Material to process:
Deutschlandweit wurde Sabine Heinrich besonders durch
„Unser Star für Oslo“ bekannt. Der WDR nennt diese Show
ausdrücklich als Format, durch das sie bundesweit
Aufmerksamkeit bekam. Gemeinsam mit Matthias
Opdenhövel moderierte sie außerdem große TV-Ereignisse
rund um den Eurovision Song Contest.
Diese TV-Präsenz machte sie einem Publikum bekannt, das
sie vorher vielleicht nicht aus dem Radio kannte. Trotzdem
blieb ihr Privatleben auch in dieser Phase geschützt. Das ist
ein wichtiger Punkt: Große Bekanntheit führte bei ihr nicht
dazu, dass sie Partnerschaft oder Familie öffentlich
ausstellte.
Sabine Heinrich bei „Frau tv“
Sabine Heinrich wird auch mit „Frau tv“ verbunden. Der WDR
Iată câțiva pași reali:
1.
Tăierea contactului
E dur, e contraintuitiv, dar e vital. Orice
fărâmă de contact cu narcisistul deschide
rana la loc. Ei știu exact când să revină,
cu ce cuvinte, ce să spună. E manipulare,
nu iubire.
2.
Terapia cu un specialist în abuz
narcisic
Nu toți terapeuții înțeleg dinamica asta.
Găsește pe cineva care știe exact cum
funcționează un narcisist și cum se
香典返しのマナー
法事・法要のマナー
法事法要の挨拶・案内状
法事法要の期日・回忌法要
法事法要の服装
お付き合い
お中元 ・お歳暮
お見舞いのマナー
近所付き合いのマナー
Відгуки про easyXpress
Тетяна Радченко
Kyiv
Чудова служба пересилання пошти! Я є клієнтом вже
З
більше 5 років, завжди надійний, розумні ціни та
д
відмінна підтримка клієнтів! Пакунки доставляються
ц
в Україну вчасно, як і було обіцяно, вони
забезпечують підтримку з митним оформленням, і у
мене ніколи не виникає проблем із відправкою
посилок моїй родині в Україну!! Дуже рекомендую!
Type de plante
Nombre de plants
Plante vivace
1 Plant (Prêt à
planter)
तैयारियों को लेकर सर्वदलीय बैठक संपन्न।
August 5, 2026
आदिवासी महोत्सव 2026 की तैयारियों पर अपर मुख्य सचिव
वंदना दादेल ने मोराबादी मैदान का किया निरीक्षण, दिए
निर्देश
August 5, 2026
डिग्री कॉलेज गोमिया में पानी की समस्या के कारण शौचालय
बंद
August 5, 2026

Task directions:
In the listing above, find the line with "Opdenhövel moderierte sie" and the line with "आदिवासी महोत्सव 2026". Output those two lines and every line between them, exactly as written.

The completed task:
Opdenhövel moderierte sie außerdem große TV-Ereignisse
rund um den Eurovision Song Contest.
Diese TV-Präsenz machte sie einem Publikum bekannt, das
sie vorher vielleicht nicht aus dem Radio kannte. Trotzdem
blieb ihr Privatleben auch in dieser Phase geschützt. Das ist
ein wichtiger Punkt: Große Bekanntheit führte bei ihr nicht
dazu, dass sie Partnerschaft oder Familie öffentlich
ausstellte.
Sabine Heinrich bei „Frau tv“
Sabine Heinrich wird auch mit „Frau tv“ verbunden. Der WDR
Iată câțiva pași reali:
1.
Tăierea contactului
E dur, e contraintuitiv, dar e vital. Orice
fărâmă de contact cu narcisistul deschide
rana la loc. Ei știu exact când să revină,
cu ce cuvinte, ce să spună. E manipulare,
nu iubire.
2.
Terapia cu un specialist în abuz
narcisic
Nu toți terapeuții înțeleg dinamica asta.
Găsește pe cineva care știe exact cum
funcționează un narcisist și cum se
香典返しのマナー
法事・法要のマナー
法事法要の挨拶・案内状
法事法要の期日・回忌法要
法事法要の服装
お付き合い
お中元 ・お歳暮
お見舞いのマナー
近所付き合いのマナー
Відгуки про easyXpress
Тетяна Радченко
Kyiv
Чудова служба пересилання пошти! Я є клієнтом вже
З
більше 5 років, завжди надійний, розумні ціни та
д
відмінна підтримка клієнтів! Пакунки доставляються
ц
в Україну вчасно, як і було обіцяно, вони
забезпечують підтримку з митним оформленням, і у
мене ніколи не виникає проблем із відправкою
посилок моїй родині в Україну!! Дуже рекомендую!
Type de plante
Nombre de plants
Plante vivace
1 Plant (Prêt à
planter)
तैयारियों को लेकर सर्वदलीय बैठक संपन्न।
August 5, 2026
आदिवासी महोत्सव 2026 की तैयारियों पर अपर मुख्य सचिव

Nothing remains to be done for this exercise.